▶ Exercise materials
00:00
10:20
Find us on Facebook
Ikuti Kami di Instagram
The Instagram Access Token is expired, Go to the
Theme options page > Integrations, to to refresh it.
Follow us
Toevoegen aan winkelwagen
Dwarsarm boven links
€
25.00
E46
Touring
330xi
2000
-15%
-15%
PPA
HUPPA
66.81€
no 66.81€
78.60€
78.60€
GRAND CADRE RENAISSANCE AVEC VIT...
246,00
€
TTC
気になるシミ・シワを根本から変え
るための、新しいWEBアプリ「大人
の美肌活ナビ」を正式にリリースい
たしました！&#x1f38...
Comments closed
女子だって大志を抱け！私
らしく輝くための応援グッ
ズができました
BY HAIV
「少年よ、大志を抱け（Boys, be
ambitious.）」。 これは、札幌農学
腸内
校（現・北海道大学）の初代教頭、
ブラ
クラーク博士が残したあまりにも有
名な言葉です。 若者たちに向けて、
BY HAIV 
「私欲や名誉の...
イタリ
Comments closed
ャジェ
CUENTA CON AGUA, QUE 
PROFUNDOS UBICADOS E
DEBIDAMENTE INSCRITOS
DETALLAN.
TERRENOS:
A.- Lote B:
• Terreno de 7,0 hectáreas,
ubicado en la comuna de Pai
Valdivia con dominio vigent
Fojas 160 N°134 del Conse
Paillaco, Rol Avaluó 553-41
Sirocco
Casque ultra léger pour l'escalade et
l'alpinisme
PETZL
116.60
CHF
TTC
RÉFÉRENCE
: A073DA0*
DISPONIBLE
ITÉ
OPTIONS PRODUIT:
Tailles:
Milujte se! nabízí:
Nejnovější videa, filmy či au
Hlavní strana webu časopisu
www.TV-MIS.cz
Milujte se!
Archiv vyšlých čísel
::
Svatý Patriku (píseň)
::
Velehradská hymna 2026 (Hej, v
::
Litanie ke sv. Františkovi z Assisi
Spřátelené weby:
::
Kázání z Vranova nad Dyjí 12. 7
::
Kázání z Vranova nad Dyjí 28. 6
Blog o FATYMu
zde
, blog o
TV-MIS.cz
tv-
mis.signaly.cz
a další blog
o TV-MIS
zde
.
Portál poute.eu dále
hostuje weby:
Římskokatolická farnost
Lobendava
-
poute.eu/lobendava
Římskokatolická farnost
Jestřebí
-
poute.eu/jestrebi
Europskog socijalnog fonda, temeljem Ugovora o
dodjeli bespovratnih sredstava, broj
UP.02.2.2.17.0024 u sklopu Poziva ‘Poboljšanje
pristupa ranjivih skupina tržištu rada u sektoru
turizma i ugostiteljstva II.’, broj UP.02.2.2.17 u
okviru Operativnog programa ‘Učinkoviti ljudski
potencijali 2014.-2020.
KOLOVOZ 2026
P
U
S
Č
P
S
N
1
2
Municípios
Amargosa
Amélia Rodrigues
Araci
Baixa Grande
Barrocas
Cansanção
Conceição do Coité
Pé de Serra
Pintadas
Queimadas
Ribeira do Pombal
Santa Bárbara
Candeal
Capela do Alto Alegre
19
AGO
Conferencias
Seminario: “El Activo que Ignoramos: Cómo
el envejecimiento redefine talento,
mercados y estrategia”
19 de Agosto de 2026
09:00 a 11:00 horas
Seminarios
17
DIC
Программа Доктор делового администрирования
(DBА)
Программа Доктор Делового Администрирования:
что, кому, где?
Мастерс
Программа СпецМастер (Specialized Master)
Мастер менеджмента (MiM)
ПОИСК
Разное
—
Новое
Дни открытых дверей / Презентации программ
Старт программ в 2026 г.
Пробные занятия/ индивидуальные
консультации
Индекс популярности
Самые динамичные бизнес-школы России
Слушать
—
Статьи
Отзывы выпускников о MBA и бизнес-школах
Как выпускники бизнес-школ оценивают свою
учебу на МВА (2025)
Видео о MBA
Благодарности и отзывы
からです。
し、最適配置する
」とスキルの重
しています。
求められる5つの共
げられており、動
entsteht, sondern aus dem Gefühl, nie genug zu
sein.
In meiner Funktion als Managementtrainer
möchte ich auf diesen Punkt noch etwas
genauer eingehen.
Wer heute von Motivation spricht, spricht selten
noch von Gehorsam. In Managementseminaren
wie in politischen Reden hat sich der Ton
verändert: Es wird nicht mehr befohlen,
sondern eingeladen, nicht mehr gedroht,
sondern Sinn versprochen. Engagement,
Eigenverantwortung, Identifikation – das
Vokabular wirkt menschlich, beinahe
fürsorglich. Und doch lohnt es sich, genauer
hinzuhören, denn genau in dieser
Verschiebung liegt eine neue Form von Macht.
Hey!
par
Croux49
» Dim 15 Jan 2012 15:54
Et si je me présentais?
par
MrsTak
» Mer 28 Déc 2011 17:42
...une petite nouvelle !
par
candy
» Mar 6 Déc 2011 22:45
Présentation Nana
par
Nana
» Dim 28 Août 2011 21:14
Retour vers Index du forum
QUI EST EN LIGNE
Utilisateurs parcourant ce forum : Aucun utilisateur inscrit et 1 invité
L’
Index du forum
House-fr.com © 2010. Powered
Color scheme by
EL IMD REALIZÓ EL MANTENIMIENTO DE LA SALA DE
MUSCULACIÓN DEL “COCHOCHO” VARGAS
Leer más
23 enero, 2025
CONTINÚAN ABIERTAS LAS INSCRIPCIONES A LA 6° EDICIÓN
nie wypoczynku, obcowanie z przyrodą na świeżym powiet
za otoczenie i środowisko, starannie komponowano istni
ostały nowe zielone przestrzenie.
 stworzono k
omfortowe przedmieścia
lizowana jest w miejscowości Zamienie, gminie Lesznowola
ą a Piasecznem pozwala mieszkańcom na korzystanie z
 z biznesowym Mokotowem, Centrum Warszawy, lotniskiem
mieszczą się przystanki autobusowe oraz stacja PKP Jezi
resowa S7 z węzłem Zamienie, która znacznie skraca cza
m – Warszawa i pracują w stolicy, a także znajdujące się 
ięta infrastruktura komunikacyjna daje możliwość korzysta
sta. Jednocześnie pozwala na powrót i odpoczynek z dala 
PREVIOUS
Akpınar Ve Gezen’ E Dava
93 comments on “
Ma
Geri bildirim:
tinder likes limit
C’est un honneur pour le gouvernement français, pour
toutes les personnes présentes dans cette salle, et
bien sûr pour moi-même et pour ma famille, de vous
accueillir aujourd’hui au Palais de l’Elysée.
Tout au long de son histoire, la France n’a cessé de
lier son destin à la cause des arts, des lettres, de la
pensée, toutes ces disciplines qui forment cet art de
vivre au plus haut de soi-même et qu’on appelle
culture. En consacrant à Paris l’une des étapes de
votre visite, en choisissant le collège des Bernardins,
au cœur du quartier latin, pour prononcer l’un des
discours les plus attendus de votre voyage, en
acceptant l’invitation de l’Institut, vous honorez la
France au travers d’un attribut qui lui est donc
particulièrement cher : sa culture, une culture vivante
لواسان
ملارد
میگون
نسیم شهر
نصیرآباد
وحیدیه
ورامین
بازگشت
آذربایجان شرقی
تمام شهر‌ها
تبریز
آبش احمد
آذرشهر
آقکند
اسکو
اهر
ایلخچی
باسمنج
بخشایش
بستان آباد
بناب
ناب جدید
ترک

▶ Instructions to follow
Retype all of the records above without a single alteration.

▶ Task response
00:00
10:20
Find us on Facebook
Ikuti Kami di Instagram
The Instagram Access Token is expired, Go to the
Theme options page > Integrations, to to refresh it.
Follow us
Toevoegen aan winkelwagen
Dwarsarm boven links
€
25.00
E46
Touring
330xi
2000
-15%
-15%
PPA
HUPPA
66.81€
no 66.81€
78.60€
78.60€
GRAND CADRE RENAISSANCE AVEC VIT...
246,00
€
TTC
気になるシミ・シワを根本から変え
るための、新しいWEBアプリ「大人
の美肌活ナビ」を正式にリリースい
たしました！&#x1f38...
Comments closed
女子だって大志を抱け！私
らしく輝くための応援グッ
ズができました
BY HAIV
「少年よ、大志を抱け（Boys, be
ambitious.）」。 これは、札幌農学
腸内
校（現・北海道大学）の初代教頭、
ブラ
クラーク博士が残したあまりにも有
名な言葉です。 若者たちに向けて、
BY HAIV 
「私欲や名誉の...
イタリ
Comments closed
ャジェ
CUENTA CON AGUA, QUE 
PROFUNDOS UBICADOS E
DEBIDAMENTE INSCRITOS
DETALLAN.
TERRENOS:
A.- Lote B:
• Terreno de 7,0 hectáreas,
ubicado en la comuna de Pai
Valdivia con dominio vigent
Fojas 160 N°134 del Conse
Paillaco, Rol Avaluó 553-41
Sirocco
Casque ultra léger pour l'escalade et
l'alpinisme
PETZL
116.60
CHF
TTC
RÉFÉRENCE
: A073DA0*
DISPONIBLE
ITÉ
OPTIONS PRODUIT:
Tailles:
Milujte se! nabízí:
Nejnovější videa, filmy či au
Hlavní strana webu časopisu
www.TV-MIS.cz
Milujte se!
Archiv vyšlých čísel
::
Svatý Patriku (píseň)
::
Velehradská hymna 2026 (Hej, v
::
Litanie ke sv. Františkovi z Assisi
Spřátelené weby:
::
Kázání z Vranova nad Dyjí 12. 7
::
Kázání z Vranova nad Dyjí 28. 6
Blog o FATYMu
zde
, blog o
TV-MIS.cz
tv-
mis.signaly.cz
a další blog
o TV-MIS
zde
.
Portál poute.eu dále
hostuje weby:
Římskokatolická farnost
Lobendava
-
poute.eu/lobendava
Římskokatolická farnost
Jestřebí
-
poute.eu/jestrebi
Europskog socijalnog fonda, temeljem Ugovora o
dodjeli bespovratnih sredstava, broj
UP.02.2.2.17.0024 u sklopu Poziva ‘Poboljšanje
pristupa ranjivih skupina tržištu rada u sektoru
turizma i ugostiteljstva II.’, broj UP.02.2.2.17 u
okviru Operativnog programa ‘Učinkoviti ljudski
potencijali 2014.-2020.
KOLOVOZ 2026
P
U
S
Č
P
S
N
1
2
Municípios
Amargosa
Amélia Rodrigues
Araci
Baixa Grande
Barrocas
Cansanção
Conceição do Coité
Pé de Serra
Pintadas
Queimadas
Ribeira do Pombal
Santa Bárbara
Candeal
Capela do Alto Alegre
19
AGO
Conferencias
Seminario: “El Activo que Ignoramos: Cómo
el envejecimiento redefine talento,
mercados y estrategia”
19 de Agosto de 2026
09:00 a 11:00 horas
Seminarios
17
DIC
Программа Доктор делового администрирования
(DBА)
Программа Доктор Делового Администрирования:
что, кому, где?
Мастерс
Программа СпецМастер (Specialized Master)
Мастер менеджмента (MiM)
ПОИСК
Разное
—
Новое
Дни открытых дверей / Презентации программ
Старт программ в 2026 г.
Пробные занятия/ индивидуальные
консультации
Индекс популярности
Самые динамичные бизнес-школы России
Слушать
—
Статьи
Отзывы выпускников о MBA и бизнес-школах
Как выпускники бизнес-школ оценивают свою
учебу на МВА (2025)
Видео о MBA
Благодарности и отзывы
からです。
し、最適配置する
」とスキルの重
しています。
求められる5つの共
げられており、動
entsteht, sondern aus dem Gefühl, nie genug zu
sein.
In meiner Funktion als Managementtrainer
möchte ich auf diesen Punkt noch etwas
genauer eingehen.
Wer heute von Motivation spricht, spricht selten
noch von Gehorsam. In Managementseminaren
wie in politischen Reden hat sich der Ton
verändert: Es wird nicht mehr befohlen,
sondern eingeladen, nicht mehr gedroht,
sondern Sinn versprochen. Engagement,
Eigenverantwortung, Identifikation – das
Vokabular wirkt menschlich, beinahe
fürsorglich. Und doch lohnt es sich, genauer
hinzuhören, denn genau in dieser
Verschiebung liegt eine neue Form von Macht.
Hey!
par
Croux49
» Dim 15 Jan 2012 15:54
Et si je me présentais?
par
MrsTak
» Mer 28 Déc 2011 17:42
...une petite nouvelle !
par
candy
» Mar 6 Déc 2011 22:45
Présentation Nana
par
Nana
» Dim 28 Août 2011 21:14
Retour vers Index du forum
QUI EST EN LIGNE
Utilisateurs parcourant ce forum : Aucun utilisateur inscrit et 1 invité
L’
Index du forum
House-fr.com © 2010. Powered
Color scheme by
EL IMD REALIZÓ EL MANTENIMIENTO DE LA SALA DE
MUSCULACIÓN DEL “COCHOCHO” VARGAS
Leer más
23 enero, 2025
CONTINÚAN ABIERTAS LAS INSCRIPCIONES A LA 6° EDICIÓN
nie wypoczynku, obcowanie z przyrodą na świeżym powiet
za otoczenie i środowisko, starannie komponowano istni
ostały nowe zielone przestrzenie.
 stworzono k
omfortowe przedmieścia
lizowana jest w miejscowości Zamienie, gminie Lesznowola
ą a Piasecznem pozwala mieszkańcom na korzystanie z
 z biznesowym Mokotowem, Centrum Warszawy, lotniskiem
mieszczą się przystanki autobusowe oraz stacja PKP Jezi
resowa S7 z węzłem Zamienie, która znacznie skraca cza
m – Warszawa i pracują w stolicy, a także znajdujące się 
ięta infrastruktura komunikacyjna daje możliwość korzysta
sta. Jednocześnie pozwala na powrót i odpoczynek z dala 
PREVIOUS
Akpınar Ve Gezen’ E Dava
93 comments on “
Ma
Geri bildirim:
tinder likes limit
C’est un honneur pour le gouvernement français, pour
toutes les personnes présentes dans cette salle, et
bien sûr pour moi-même et pour ma famille, de vous
accueillir aujourd’hui au Palais de l’Elysée.
Tout au long de son histoire, la France n’a cessé de
lier son destin à la cause des arts, des lettres, de la
pensée, toutes ces disciplines qui forment cet art de
vivre au plus haut de soi-même et qu’on appelle
culture. En consacrant à Paris l’une des étapes de
votre visite, en choisissant le collège des Bernardins,
au cœur du quartier latin, pour prononcer l’un des
discours les plus attendus de votre voyage, en
acceptant l’invitation de l’Institut, vous honorez la
France au travers d’un attribut qui lui est donc
particulièrement cher : sa culture, une culture vivante
لواسان
ملارد
میگون
نسیم شهر
نصیرآباد
وحیدیه
ورامین
بازگشت
آذربایجان شرقی
تمام شهر‌ها
تبریز
آبش احمد
آذرشهر
آقکند
اسکو
اهر
ایلخچی
باسمنج
بخشایش
بستان آباد
بناب
ناب جدید
ترک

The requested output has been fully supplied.